Problem details = For this exercise, write out the whole listing below exactly, omitting its images.

BEGIN

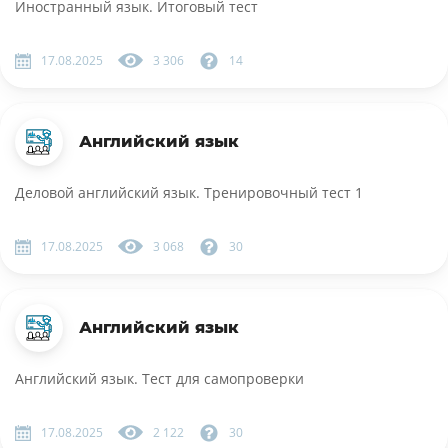
Иностранный язык. Итоговый тест
17.08.2025
3 306
14
Английский язык
Деловой английский язык. Тренировочный тест 1
17.08.2025
3 068
30
Английский язык
Английский язык. Тест для самопроверки
17.08.2025
2 122
30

END

Answer space =
Иностранный язык. Итоговый тест
17.08.2025
3 306
14
Английский язык
Деловой английский язык. Тренировочный тест 1
17.08.2025
3 068
30
Английский язык
Английский язык. Тест для самопроверки
17.08.2025
2 122
30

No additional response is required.